Fine. Keep the olive oil in there. It will slow down the absorption amongst many things.


----------



## private (Sep 23, 2011)

foreigner said:


> I'm trying to bulk right now and I was thinking if it's ok to drink a shake (milk whey protein banana flax oil and 2 tea spoons of olive oil) before bed say around 11 oclock?

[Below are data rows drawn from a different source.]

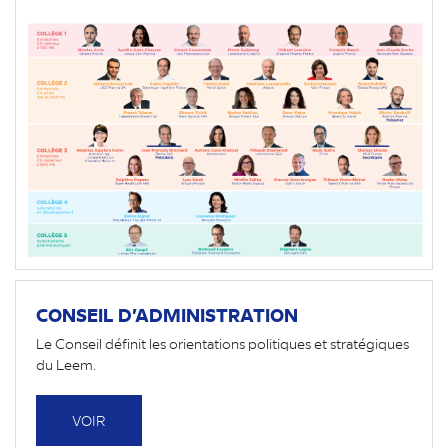
CONSEIL D’ADMINISTRATION
Le Conseil définit les orientations politiques et stratégiques
du Leem.
VOIR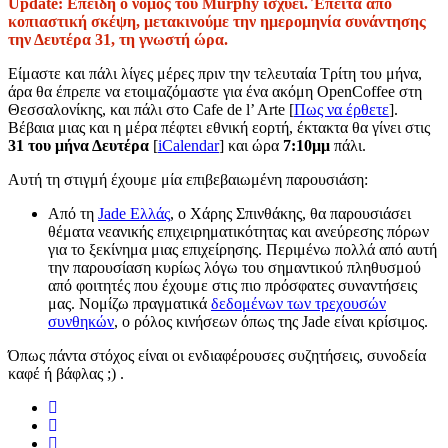
Update: Επειδή ο νόμος του Murphy ισχύει. Έπειτα από
κοπιαστική σκέψη, μετακινούμε την ημερομηνία συνάντησης
την Δευτέρα 31, τη γνωστή ώρα.
Είμαστε και πάλι λίγες μέρες πριν την τελευταία Τρίτη του μήνα,
άρα θα έπρεπε να ετοιμαζόμαστε για ένα ακόμη OpenCoffee στη
Θεσσαλονίκης, και πάλι στο Cafe de l’ Arte [
Πως να έρθετε
].
Βέβαια μιας και η μέρα πέφτει εθνική εορτή, έκτακτα θα γίνει στις
31 του μήνα Δευτέρα
[
iCalendar
] και ώρα
7:10μμ
πάλι.
Αυτή τη στιγμή έχουμε μία επιβεβαιωμένη παρουσιάση:
Από τη
Jade Ελλάς
, ο Χάρης Σπινθάκης, θα παρουσιάσει
θέματα νεανικής επιχειρηματικότητας και ανεύρεσης πόρων
για το ξεκίνημα μιας επιχείρησης. Περιμένω πολλά από αυτή
την παρουσίαση κυρίως λόγω του σημαντικού πληθυσμού
από φοιτητές που έχουμε στις πιο πρόσφατες συναντήσεις
μας. Νομίζω πραγματικά
δεδομένων των τρεχουσών
συνθηκών
, ο ρόλος κινήσεων όπως της Jade είναι κρίσιμος.
Όπως πάντα στόχος είναι οι ενδιαφέρουσες συζητήσεις, συνοδεία
καφέ ή βάφλας ;) .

As long as you're bulking, it looks good to me.


----------



## woods78 (Sep 25, 2011)

Consuming fats with your last protein shake of the day would further help slow the digestive process.


----------



## guest (Sep 27, 2011)

Add a salad, leafy greens.


----------



## Giancarlo (Feb 22, 2012)

Olive oil is one of the best natural treatment you can use for soft skin. It is a light and mildly antibacterial oil very much like, the oil produced by our sebaceous glands.


----------



## Gettinripped (Jan 8, 2013)

woods78 said:


> Consuming fats with your last protein shake of the day would further help slow the digestive process.



I eat about 2-4 tblspns ANPB each nite with my casein protein shake. It's what keeps me going through out the day. 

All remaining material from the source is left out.